Let me paint you a potential scenario that sends a shiver down my spine as an .au domain name investor and registrant. And if it worries me, it should worry everyone!
♦ You see a valuable com.au domain name on the expired auctions, and you bid big for it (let’s say mid to high 4 figures), and you win it. Very exciting.
♦ Even though the domain name may have been around for over a decade, because it is an “expired domain”, “the create date” starts from scratch i.e. if you bought it on the drops on 26th July 2017; that’s the effective “create date” at the registry. If you don’t believe me, take any domain you have bought on the drops recently, and then do a password recovery here. This will show you the “create date”.
♦ Behind the scenes, auDA and its “Direct Registration Advisory Panel” is working feverishly on how best to implement direct registrations i.e. who gets the .au? Should it be the com.au holder (the premium domain name extension in Australia); or should it perhaps go to whoever has held the domain name in any extension for the longest period? Say an .org.au or a .net.au or an id.au.
♦ auDA decides to adopt the recommendation contained on Page 41 of the “Phase Two (Quantitative and Qualitative II) report”.
♦ The guy that bought the .net.au of the same domain name nearly 3 years ago for a princely $25 is now potentially going to be awarded first rights to the .au. Why? Because his official “create date” at the registry is January 1, 2015.
Is that fair? Does that create market confidence?
The Other Side Of The Coin
If you have bought or sold an aftermarket domain (one that hasn’t expired and had its “create date” reset), then you get to keep the original “create date” at the registry.
For instance, I recently purchased Eagle.com.au on the aftermarket. Have a look at the “create date” – I haven’t been “reset”.
That to my mind gives a USP (unique selling proposition) for aftermarket domains!
Don’t Despair Though!
This “Longest License Holders Likely To Have First Rights” is exactly the same bulldust that Nominet started off with in the UK. Honestly, when I read auDA’s Quantitative and Qualitative Report, it was déjà vu.
Have a read of this post I wrote on Domainer back in September 2015 – Trials And Tribulations Of .UK
Nominet’s initial proposal for direct registrations was met with howls of outrage; and they quickly had to abandon it. In essence, they wanted to give trademark holders “first dibs” on .uk; followed by everyone else on an equal footing. Given that approx 93% of the UK domain space was registered to .co.uk, the unhappiness was understandable.
Nominet were ultimately forced to do another two rounds of public submissions / proposals. Why? Because “people power” forced them to do so. Submissions; complaints; threats of legal action etc.

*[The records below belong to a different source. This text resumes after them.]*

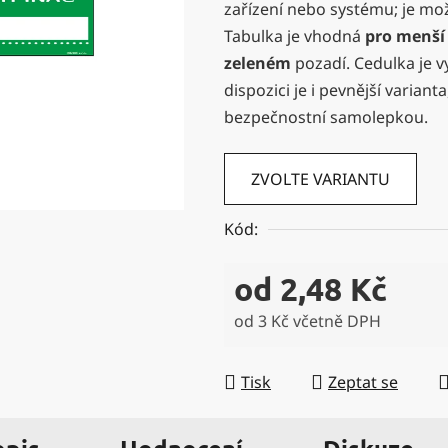
zařízení nebo systému; je m
0,0
Tabulka je vhodná
pro menší 
z
zeleném
pozadí. Cedulka je v
5
dispozici je i pevnější varianta
hvězdiček.
bezpečnostní samolepkou.
ZVOLTE VARIANTU
Kód:
od
2,48 Kč
od
3 Kč
včetně DPH
Měrná cena:
Tisk
Zeptat se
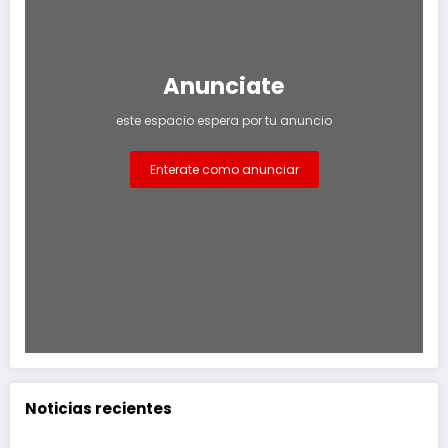
Anunciate
este espacio espera por tu anuncio
Enterate como anunciar
Noticias recientes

To their credit, Nominet listened and acted. The final outcome was a victory for common sense. In essence, the holders of the .co.uk domain were granted first rights to the .uk domain. The outcome was again succinctly summarised by Ron Jackson of DNJournal:
“As anyone would expect, .co.uk owners immediately took up arms (with one of England’s most senior industry veterans, Edwin Hayward, among those at the forefront of the protest). Nominet backed off and began revising their strategy. After moving to a second set of proposed rules, then a third, Nominet finally announced on Wednesday (Nov. 20, 2013) that .uk domains are coming next year but with a substantially different set of rules than were first proposed. Current .co.uk owners will retain rights to their names in .uk for five years and the price for a .uk will be the same as it has been for .co.uk.”
Not only is there no true demand for direct registrations (and they shouldn’t be brought in at all), but if they are introduced without proper safeguards being put in place for .com.au holders, then the scenario I have highlighted at the top of the page will potentially come into play.
That’s one of the main reasons Shane Moore and I are running for the auDA Board.